Relatos únicos
Elvira Navarro
Creo que fue en los 90 cuando todo el mundo hablaba del “pensamiento único” para referirse a lo que el sistema daba por bueno, por “verdadero”. Era una expresión muy elocuente, porque la redundancia del “único” señalaba la paradoja, y también lo imposible, de que la realidad, a la que no accedemos directamente, sino a través de interpretaciones de los hechos, del lenguaje, tenga un solo relato. El uso extendido de la expresión “pensamiento único” para impugnarlo le resultaba tranquilizador, esperanzador, a la estudiante de filosofía que yo era: parecía asumida una saludable duda sobre lo que nos contábamos y nos contaban, sobre “lo real”.
Todo es paradójico. En aquella España donde estaba extendido el uso de la expresión “pensamiento único” para señalar lo engañoso, las cosas iban mejor que ahora. Los salarios de los curritos no llevaban una década congelados, no había un desfase preocupante entre lo que se ganaba y lo que costaba vivir, no había recortes masivos y el marco ideológico neoliberal no estaba normalizado. Las clases medias no vivían con una constante sensación de pérdida de estatus, la prensa no se había convertido en un ininterrumpido programa de sucesos, el victimismo, siempre manipulador, no había sustituido a la legitimidad. Todo parecía más sólido, y sin embargo, por aquí y por allá, se apuntaba a la grieta: ojo con creernos el relato oficial.
Hoy que aquello ha saltado por los aires y el neoliberalismo, que destruye lo que toca, resulta no obstante imbatible —aun cuando muchos expertos señalan que el sistema está acabado—, no suele usarse lo del pensamiento único. Ya no está en boca de todos que somos unos simples narradores falibles y que sólo hay acceso a lo real a través del lenguaje. Cuando nada es sólido, la paradoja no desaparece, sino que cambia de forma: el narrador quiere volver a ser omnisciente, y se toman las interpretaciones como hechos, de tal modo que los relatos, que siempre tienen un componente irreductible de ficción, se dan por verdaderos sin que ni siquiera los hechos más incontrovertibles tengan el poder de derribarlos, pues se obvian con toda tranquilidad. Con unos relatos extremados que no obedecen a nada salvo al delirio propio, el diálogo, es decir, la posibilidad de corregir las falencias de las historias que nos contamos en nuestro intento de comprender el mundo, desaparece, porque lo que los demás nos dicen se ha tornado en inverosímil. Y en parte es así, pues se miente más que nunca. Nuestros “adversarios” (y nosotros en tanto que “adversarios”) se convierten (nos convertimos) en unos fantoches embusteros a los que no profesamos respeto alguno. Para los neoliberales, Unidas Podemos va a implantar el estalinismo; para cierto feminismo, todos los hombres son violadores y maltratadores; para los que buscan salvapatrias, Vox va a traer la igualdad. Da exactamente igual que Podemos reivindique medidas que mayormente entran dentro de lo que sería una socialdemocracia de izquierdas y no un estalinismo; que la mayor parte de los hombres con los que una trata no sean violadores ni maltratadores —ni que esa generalización caiga en un determinismo esencialista que las feministas debemos combatir si queremos la emancipación y la igualdad para todos—. Y, por supuesto, da igual que Vox recoja en su “programa para la igualdad” medidas como desmantelar nuestro sistema de pensiones, suprimir las autonomías, la estigmatización del inmigrante o el no reconocimiento de la violencia de género.

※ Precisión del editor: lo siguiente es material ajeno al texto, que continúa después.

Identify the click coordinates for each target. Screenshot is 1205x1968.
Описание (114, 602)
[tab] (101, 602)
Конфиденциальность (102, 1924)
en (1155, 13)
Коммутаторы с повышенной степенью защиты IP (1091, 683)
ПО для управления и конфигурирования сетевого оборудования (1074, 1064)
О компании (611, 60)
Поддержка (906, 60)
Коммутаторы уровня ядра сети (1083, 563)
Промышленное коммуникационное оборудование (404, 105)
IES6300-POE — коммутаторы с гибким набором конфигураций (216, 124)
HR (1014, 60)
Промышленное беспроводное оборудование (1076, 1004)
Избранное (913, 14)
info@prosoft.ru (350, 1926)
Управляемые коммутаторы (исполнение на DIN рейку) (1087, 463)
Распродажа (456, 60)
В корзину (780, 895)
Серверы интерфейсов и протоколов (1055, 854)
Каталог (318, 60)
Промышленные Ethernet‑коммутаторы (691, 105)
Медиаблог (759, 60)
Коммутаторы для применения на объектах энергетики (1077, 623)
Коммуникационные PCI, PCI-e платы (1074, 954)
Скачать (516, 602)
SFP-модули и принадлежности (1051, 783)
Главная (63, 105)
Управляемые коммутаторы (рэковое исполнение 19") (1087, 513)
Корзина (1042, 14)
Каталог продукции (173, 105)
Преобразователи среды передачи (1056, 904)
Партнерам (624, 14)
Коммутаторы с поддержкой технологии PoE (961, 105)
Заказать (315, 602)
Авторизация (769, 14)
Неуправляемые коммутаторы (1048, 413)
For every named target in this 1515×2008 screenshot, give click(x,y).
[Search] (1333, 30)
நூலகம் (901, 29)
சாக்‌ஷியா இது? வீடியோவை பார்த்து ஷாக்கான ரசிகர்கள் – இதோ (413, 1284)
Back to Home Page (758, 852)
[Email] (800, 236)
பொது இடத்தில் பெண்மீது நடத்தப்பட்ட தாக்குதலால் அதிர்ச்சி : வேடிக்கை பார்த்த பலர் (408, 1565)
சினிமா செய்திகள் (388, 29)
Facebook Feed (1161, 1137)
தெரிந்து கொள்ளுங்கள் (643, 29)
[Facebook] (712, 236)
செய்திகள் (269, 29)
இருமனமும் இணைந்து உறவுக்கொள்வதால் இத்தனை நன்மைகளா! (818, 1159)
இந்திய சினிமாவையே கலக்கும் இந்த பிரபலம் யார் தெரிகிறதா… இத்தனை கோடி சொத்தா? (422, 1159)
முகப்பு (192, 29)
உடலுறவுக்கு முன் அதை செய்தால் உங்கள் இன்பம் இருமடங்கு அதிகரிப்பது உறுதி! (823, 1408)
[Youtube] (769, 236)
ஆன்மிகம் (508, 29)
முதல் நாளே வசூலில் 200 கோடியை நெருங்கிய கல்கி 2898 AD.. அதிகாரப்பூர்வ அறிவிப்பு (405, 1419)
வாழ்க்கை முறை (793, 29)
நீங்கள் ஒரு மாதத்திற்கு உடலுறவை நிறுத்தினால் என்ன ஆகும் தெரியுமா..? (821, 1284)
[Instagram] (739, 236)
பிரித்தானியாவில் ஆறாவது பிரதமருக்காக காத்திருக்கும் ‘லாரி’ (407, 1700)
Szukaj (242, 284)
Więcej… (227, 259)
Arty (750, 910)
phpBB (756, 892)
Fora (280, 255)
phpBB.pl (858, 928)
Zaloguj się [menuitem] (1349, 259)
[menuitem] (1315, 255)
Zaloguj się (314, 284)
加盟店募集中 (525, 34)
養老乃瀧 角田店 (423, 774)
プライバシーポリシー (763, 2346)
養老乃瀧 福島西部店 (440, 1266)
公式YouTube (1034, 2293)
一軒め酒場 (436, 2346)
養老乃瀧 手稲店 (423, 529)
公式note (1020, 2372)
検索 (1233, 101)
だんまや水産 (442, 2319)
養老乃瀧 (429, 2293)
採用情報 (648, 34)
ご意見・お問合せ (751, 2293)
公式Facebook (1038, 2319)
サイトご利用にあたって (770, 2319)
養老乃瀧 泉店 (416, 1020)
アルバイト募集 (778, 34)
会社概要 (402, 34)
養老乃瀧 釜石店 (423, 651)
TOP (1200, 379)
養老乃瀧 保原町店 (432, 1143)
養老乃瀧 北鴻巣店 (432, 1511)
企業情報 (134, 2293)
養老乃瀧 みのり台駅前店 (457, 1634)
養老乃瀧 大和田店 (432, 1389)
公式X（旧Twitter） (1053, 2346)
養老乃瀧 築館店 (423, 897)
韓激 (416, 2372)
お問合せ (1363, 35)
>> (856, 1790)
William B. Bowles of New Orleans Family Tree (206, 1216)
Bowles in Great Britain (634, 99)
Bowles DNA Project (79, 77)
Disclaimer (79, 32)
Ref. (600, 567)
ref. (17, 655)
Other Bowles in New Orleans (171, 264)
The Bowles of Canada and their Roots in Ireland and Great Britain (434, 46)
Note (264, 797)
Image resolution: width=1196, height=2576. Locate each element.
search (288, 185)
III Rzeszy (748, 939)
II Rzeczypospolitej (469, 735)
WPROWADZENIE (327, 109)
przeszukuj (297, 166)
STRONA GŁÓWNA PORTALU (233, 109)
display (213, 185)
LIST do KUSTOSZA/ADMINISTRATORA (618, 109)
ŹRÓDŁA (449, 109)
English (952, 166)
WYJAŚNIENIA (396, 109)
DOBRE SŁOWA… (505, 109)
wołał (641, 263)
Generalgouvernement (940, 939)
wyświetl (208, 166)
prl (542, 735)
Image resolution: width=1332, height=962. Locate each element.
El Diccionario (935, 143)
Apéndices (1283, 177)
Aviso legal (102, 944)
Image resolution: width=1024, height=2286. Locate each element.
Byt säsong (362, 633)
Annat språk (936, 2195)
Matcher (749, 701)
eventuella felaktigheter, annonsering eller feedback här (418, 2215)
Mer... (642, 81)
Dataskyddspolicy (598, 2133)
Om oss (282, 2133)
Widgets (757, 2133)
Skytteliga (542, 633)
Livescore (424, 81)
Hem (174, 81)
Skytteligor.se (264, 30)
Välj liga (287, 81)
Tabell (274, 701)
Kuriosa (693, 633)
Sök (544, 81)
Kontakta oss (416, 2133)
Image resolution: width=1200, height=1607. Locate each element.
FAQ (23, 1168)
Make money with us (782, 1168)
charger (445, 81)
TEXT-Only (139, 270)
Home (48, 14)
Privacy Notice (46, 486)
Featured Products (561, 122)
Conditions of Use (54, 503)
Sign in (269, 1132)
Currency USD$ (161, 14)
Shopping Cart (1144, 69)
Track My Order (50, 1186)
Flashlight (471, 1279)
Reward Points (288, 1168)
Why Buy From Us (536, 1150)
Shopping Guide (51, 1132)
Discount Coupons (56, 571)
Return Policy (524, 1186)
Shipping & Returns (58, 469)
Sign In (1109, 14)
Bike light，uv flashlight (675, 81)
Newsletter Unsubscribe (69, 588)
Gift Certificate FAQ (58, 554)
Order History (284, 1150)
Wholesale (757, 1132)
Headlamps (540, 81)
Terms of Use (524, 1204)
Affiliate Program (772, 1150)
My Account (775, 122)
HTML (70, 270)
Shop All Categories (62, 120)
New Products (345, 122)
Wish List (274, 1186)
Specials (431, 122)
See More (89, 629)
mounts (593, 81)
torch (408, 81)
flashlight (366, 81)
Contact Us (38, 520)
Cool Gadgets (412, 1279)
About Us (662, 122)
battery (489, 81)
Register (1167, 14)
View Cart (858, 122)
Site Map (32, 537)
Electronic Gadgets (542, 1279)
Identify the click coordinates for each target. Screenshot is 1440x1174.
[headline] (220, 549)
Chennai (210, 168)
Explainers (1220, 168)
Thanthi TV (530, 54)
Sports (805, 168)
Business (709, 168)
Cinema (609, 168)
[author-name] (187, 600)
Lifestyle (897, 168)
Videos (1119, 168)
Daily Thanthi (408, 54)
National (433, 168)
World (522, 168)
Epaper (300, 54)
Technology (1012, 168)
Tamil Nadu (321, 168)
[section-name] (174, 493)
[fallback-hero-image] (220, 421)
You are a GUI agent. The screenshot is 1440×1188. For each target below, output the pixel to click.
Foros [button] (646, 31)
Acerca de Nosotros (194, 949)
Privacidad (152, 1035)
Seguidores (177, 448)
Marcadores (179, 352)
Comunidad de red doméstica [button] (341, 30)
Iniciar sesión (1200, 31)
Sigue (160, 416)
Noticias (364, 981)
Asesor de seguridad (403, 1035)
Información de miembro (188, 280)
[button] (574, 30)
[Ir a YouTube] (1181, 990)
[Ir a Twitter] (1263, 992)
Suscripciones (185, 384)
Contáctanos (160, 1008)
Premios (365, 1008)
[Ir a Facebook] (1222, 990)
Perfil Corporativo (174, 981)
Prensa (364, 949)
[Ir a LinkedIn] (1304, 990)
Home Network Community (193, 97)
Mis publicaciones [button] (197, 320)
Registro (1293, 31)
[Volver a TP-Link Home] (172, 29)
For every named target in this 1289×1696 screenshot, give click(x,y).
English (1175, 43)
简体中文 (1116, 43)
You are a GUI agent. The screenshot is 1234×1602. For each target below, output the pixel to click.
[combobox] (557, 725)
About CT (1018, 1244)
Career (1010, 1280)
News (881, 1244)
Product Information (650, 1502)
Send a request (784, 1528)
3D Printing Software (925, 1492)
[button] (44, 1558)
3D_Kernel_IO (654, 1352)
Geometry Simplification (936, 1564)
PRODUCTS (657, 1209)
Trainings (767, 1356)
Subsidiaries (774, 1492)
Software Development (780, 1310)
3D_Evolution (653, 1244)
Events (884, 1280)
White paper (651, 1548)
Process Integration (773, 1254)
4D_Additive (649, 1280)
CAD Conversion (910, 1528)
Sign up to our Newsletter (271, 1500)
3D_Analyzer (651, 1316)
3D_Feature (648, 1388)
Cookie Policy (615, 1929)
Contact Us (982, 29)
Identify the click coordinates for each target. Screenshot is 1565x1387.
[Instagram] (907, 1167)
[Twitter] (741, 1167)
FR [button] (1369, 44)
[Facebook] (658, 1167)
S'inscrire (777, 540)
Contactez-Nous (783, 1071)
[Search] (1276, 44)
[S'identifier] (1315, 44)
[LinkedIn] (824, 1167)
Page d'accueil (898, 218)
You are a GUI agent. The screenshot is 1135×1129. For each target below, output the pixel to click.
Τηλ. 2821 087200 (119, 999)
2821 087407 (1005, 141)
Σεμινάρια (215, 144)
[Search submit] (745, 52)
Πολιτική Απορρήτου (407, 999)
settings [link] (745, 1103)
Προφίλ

En la época de la posverdad y las fake news, cuando es quimérico para el ciudadano saber en profundidad y con rigor qué pasa, ha habido, quizás para solucionar nuestra necesidad de tener algo a lo que agarrarnos, una regresión a ese estado de barbarie del que la literalidad es un síntoma. Empezamos a no estar tan lejos de esos fanáticos religiosos que creen que Dios hizo el mundo en siete días o que Eva salió de la costilla de Adán en la medida en que buscamos la verosimilitud únicamente en lo que se ajusta a nuestras creencias.